# [What is expected]
Pictures excluded, output the lines of the data below between the one holding "Age Verification FAQ" and the one holding "contender. It stands", inclusive, exactly as they stand.

Stored data entries
'''
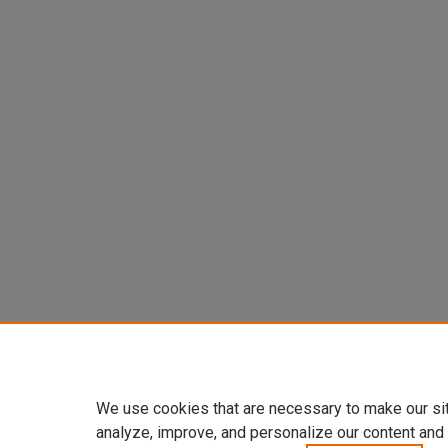
We use cookies that are necessary to make our si
analyze, improve, and personalize our content and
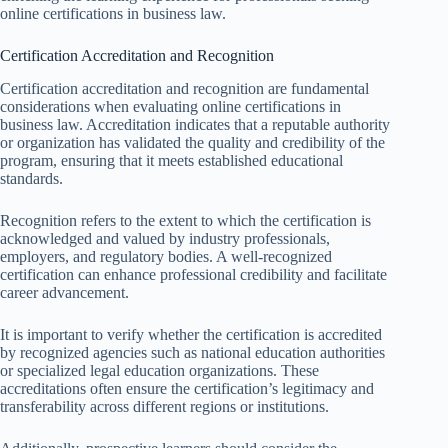
online certifications in business law.
Certification Accreditation and Recognition
Certification accreditation and recognition are fundamental
considerations when evaluating online certifications in
business law. Accreditation indicates that a reputable authority
or organization has validated the quality and credibility of the
program, ensuring that it meets established educational
standards.
Recognition refers to the extent to which the certification is
acknowledged and valued by industry professionals,
employers, and regulatory bodies. A well-recognized
certification can enhance professional credibility and facilitate
career advancement.
It is important to verify whether the certification is accredited
by recognized agencies such as national education authorities
or specialized legal education organizations. These
accreditations often ensure the certification’s legitimacy and
transferability across different regions or institutions.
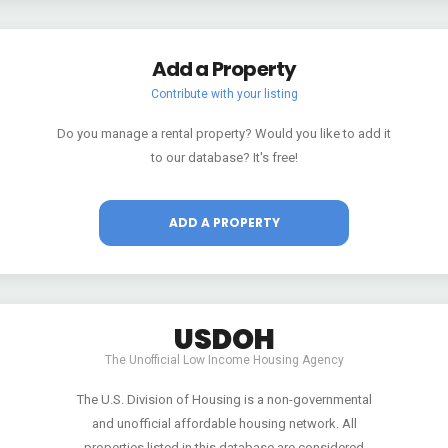
Add a Property
Contribute with your listing
Do you manage a rental property? Would you like to add it
to our database? It's free!
ADD A PROPERTY
USDOH
The Unofficial Low Income Housing Agency
The U.S. Division of Housing is a non-governmental
and unofficial affordable housing network. All
properties listed in this database are considered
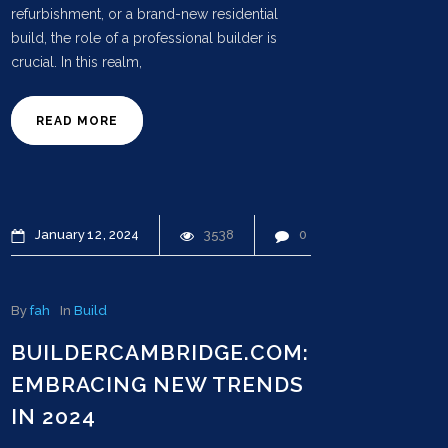
refurbishment, or a brand-new residential
build, the role of a professional builder is
crucial. In this realm,
READ MORE
January
12
2024
3538
0
By
fah
In
Build
BUILDERCAMBRIDGE.COM:
EMBRACING NEW TRENDS
IN 2024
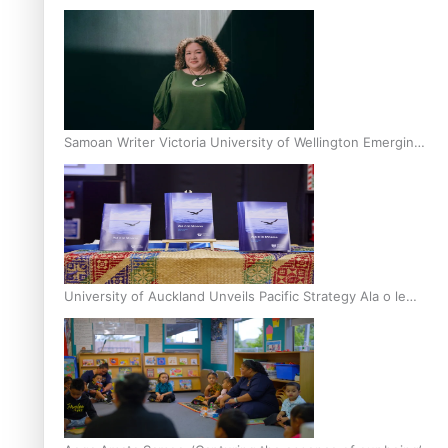
Inter-Tertiary Moot finals
Samoan Writer Victoria University of Wellington Emerging
Pasifika Writer Residence for 2025
University of Auckland Unveils Pacific Strategy Ala o le
Moana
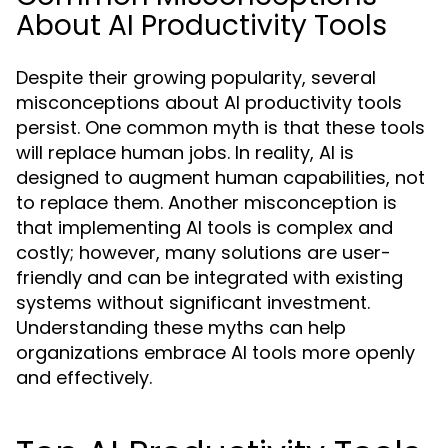
About AI Productivity Tools
Despite their growing popularity, several
misconceptions about AI productivity tools
persist. One common myth is that these tools
will replace human jobs. In reality, AI is
designed to augment human capabilities, not
to replace them. Another misconception is
that implementing AI tools is complex and
costly; however, many solutions are user-
friendly and can be integrated with existing
systems without significant investment.
Understanding these myths can help
organizations embrace AI tools more openly
and effectively.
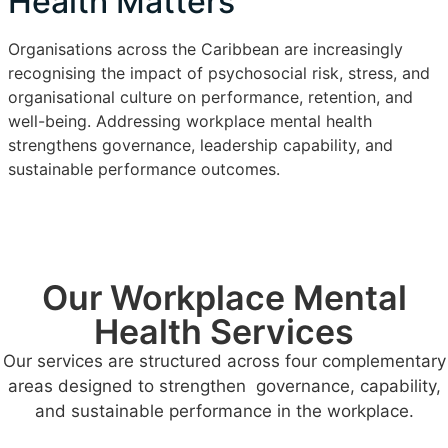
Health Matters
Organisations across the Caribbean are increasingly
recognising the impact of psychosocial risk, stress, and
organisational culture on performance, retention, and
well-being. Addressing workplace mental health
strengthens governance, leadership capability, and
sustainable performance outcomes.
Our Workplace Mental
Health Services
Our services are structured across four complementary
areas designed to strengthen governance, capability,
and sustainable performance in the workplace.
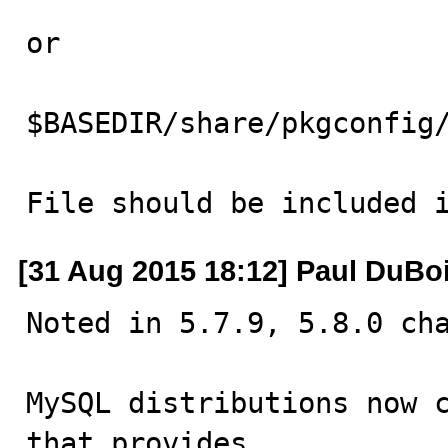
or 

$BASEDIR/share/pkgconfig/
File should be included 
[31 Aug 2015 18:12] Paul DuBo
Noted in 5.7.9, 5.8.0 cha
MySQL distributions now c
that provides
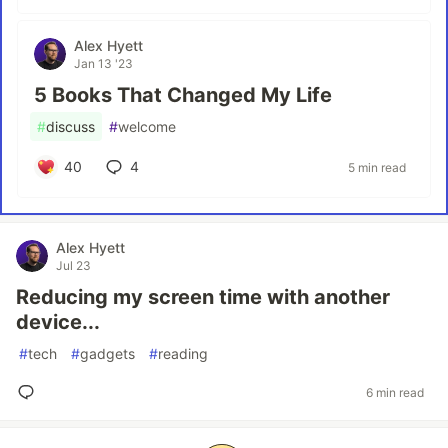
Alex Hyett
Jan 13 '23
5 Books That Changed My Life
#
discuss
#
welcome
40
4
5 min read
Alex Hyett
Jul 23
Reducing my screen time with another
device...
#
tech
#
gadgets
#
reading
6 min read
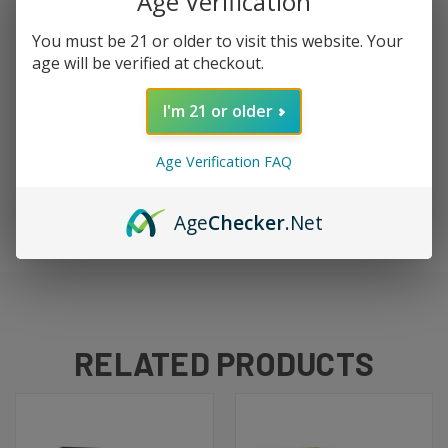
Age Verification
a triple-fruit blend that's refreshing and complex. The
fruits play off each other beautifully, and the menthol
You must be 21 or older to visit this website. Your
keeps it crisp. 100ml of fruity ice perfection.
age will be verified at checkout.
I'm 21 or older
DETAILS
Age Verification FAQ
Size:
100ml
Type:
Freebase
Brand:
Jam Monster / Ice Monster
Age
Checker
.Net
RELATED PRODUCTS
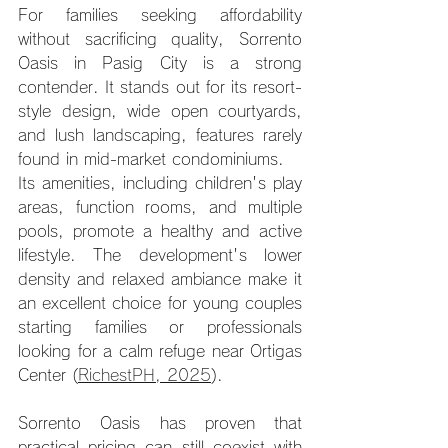
For families seeking affordability 
without sacrificing quality, Sorrento 
Oasis in Pasig City is a strong 
contender. It stands out for its resort-
style design, wide open courtyards, 
and lush landscaping, features rarely 
found in mid-market condominiums.
Its amenities, including children's play 
areas, function rooms, and multiple 
pools, promote a healthy and active 
lifestyle. The development's lower 
density and relaxed ambiance make it 
an excellent choice for young couples 
starting families or professionals 
looking for a calm refuge near Ortigas 
Center (
RichestPH, 2025
).
Sorrento Oasis has proven that 
practical pricing can still coexist with 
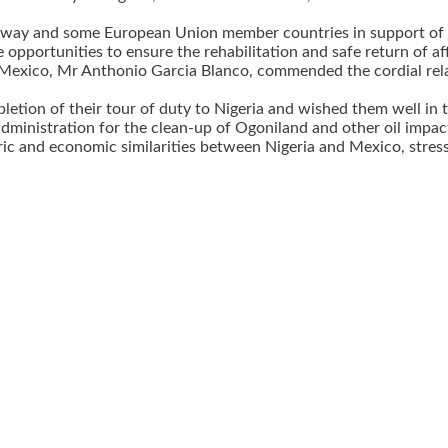
way and some European Union member countries in support of In
opportunities to ensure the rehabilitation and safe return of af
Mexico, Mr Anthonio Garcia Blanco, commended the cordial relat
etion of their tour of duty to Nigeria and wished them well in 
dministration for the clean-up of Ogoniland and other oil impac
ic and economic similarities between Nigeria and Mexico, stres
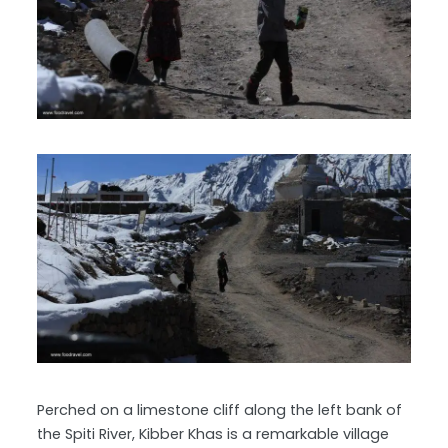
Perched on a limestone cliff along the left bank of
the Spiti River, Kibber Khas is a remarkable village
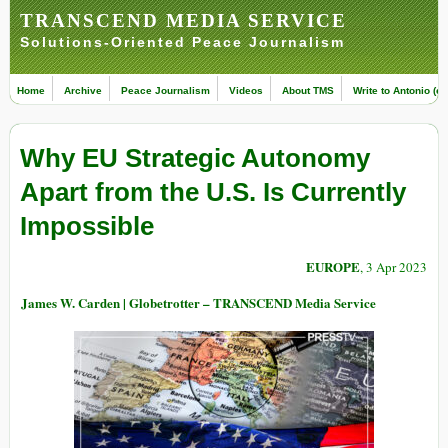
TRANSCEND MEDIA SERVICE
Solutions-Oriented Peace Journalism
Home
Archive
Peace Journalism
Videos
About TMS
Write to Antonio (ed
Why EU Strategic Autonomy
Apart from the U.S. Is Currently
Impossible
EUROPE
, 3 Apr 2023
James W. Carden | Globetrotter – TRANSCEND Media Service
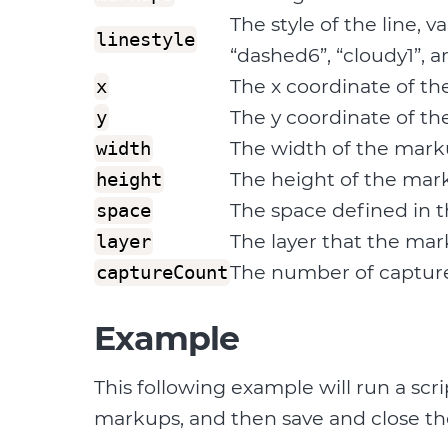
The style of the line, v
linestyle
“dashed6”, “cloudy1”, a
The x coordinate of th
x
The y coordinate of th
y
The width of the marku
width
The height of the mark
height
The space defined in t
space
The layer that the mar
layer
The number of capture
captureCount
Example
This following example will run a sc
markups, and then save and close the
'''
# [Exercise solution]
Age Verification FAQ
Size:
100ml
Type:
Freebase
Brand:
Jam Monster / Ice Monster
Age
Checker
.Net
RELATED PRODUCTS
For families seeking affordability 
without sacrificing quality, Sorrento 
Oasis in Pasig City is a strong 
contender. It stands out for its resort-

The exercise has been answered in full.